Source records
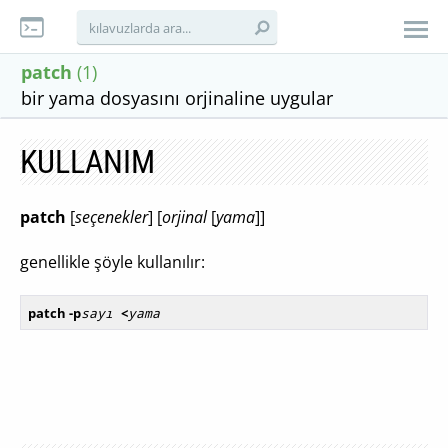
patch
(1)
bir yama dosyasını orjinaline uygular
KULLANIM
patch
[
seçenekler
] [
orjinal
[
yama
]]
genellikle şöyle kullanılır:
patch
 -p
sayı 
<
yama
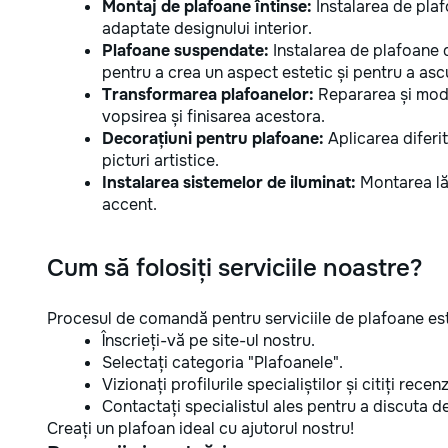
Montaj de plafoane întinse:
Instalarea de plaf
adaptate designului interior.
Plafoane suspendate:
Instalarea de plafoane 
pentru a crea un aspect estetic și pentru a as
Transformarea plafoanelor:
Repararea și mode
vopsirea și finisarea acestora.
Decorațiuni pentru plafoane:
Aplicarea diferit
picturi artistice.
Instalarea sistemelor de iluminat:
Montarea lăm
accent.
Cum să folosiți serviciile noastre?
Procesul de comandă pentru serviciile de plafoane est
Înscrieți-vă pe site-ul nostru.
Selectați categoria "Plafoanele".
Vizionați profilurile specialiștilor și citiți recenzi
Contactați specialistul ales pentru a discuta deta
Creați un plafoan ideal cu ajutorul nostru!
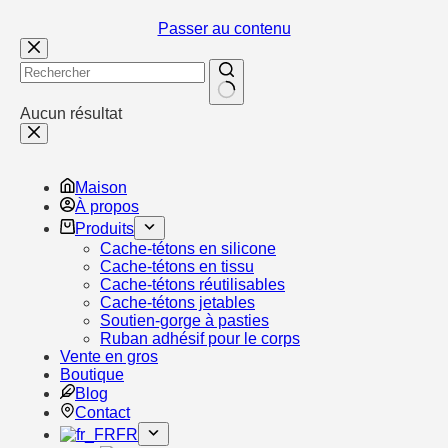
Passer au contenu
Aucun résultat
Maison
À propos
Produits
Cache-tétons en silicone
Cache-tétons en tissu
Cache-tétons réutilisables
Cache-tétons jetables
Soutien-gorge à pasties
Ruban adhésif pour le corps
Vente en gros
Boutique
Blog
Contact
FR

* * *

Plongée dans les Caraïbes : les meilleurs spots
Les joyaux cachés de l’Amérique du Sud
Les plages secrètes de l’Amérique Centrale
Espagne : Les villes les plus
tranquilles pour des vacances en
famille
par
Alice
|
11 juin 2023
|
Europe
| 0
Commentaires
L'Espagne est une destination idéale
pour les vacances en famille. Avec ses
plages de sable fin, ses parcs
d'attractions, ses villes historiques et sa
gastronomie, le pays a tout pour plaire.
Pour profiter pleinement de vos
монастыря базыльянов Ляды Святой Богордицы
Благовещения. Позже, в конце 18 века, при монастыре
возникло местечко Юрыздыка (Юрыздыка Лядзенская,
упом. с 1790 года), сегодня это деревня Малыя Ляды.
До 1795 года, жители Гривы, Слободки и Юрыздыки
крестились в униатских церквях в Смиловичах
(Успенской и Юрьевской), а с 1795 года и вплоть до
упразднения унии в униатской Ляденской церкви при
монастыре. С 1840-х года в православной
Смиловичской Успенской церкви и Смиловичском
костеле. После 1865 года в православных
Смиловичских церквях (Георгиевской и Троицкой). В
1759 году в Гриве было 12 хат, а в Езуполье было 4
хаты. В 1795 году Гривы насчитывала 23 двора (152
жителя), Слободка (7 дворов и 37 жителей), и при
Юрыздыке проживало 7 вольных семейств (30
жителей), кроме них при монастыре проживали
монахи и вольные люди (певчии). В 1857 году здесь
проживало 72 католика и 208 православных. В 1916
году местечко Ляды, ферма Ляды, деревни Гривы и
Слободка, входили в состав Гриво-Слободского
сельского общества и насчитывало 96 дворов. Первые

# Task to carry out
From the entries above, copy every line where the word "Espagne" shows up.

# Result
Espagne : Les villes les plus
L'Espagne est une destination idéale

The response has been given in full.